= Noora Mengal =

Baluch freedom fighter

Noora Mengal Urdu (نورا مينگل) was a Baluch freedom fighter of Jhalawan (southern) Balochistan, Pakistan who continuously fought against British dominance for nine years. His full name was Noor Muhammad Pahlwanzai Mengal. He was the head of Pahlwanzai subcaste of the Mengal tribe of Pallimas Valley Wadh District Khuzdar Balochistan.

==Arrest==
Chief Sardar of Mengal tribe Shaker Khan and his son Mir Nooruddin Mengal were arrested and imprisoned in Quetta whose offspring Mir Nooruddin Mengal II also remained political figure of Balochistan.
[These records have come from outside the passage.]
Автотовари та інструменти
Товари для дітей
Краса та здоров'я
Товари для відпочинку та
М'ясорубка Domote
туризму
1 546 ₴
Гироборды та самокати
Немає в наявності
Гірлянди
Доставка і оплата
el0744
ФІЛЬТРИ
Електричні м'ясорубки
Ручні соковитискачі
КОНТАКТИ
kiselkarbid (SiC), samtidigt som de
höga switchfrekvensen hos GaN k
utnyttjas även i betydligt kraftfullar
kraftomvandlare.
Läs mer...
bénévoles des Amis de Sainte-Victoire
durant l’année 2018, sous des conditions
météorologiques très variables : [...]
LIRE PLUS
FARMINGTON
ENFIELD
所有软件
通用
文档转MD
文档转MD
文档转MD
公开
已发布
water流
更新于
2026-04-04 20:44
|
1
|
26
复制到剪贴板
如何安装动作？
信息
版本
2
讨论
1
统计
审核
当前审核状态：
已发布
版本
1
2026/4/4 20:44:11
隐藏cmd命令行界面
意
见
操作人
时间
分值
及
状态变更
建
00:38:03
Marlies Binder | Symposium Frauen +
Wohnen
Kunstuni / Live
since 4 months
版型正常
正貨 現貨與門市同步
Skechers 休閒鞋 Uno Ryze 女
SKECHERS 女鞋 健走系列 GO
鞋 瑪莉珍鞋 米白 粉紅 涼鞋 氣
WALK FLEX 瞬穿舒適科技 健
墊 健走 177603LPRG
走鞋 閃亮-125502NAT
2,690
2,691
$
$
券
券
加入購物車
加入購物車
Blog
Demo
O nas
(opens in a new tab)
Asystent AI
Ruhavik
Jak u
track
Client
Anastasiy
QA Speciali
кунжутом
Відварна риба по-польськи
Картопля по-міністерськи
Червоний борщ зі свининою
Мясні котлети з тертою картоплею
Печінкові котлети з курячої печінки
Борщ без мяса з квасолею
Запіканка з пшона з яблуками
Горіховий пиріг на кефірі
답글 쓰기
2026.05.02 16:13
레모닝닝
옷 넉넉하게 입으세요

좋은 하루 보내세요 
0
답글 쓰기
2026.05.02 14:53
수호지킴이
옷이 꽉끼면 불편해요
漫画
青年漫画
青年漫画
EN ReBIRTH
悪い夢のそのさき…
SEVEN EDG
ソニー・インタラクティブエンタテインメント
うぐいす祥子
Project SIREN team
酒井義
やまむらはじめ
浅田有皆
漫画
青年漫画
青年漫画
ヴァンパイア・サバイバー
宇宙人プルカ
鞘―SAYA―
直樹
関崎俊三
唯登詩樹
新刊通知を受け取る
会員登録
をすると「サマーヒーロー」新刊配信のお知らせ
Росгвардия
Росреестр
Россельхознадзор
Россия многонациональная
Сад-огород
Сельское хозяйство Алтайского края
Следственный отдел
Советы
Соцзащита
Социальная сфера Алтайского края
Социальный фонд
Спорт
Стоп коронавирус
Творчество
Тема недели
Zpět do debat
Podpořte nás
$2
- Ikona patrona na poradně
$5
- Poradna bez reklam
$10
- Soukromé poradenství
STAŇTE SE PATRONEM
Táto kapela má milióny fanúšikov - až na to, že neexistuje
After the arrest of his chief sardars, Noora Mengal together with his companions became against the British government and started a guerrilla war from 1910. His fight made him legendary in the region of Jhalawan and Lasbela Balochistan. While going to Afghanistan, Noora Mengal was captured by a chief Nawab Mir Habibullah Nosherwani in 1919. According to some other sources he was arrested in 1917.

==Death==
Noora Mengal was sentenced to life imprisonment. He died on 30 August 1921 in a British jail in Hyderabad, Sindh.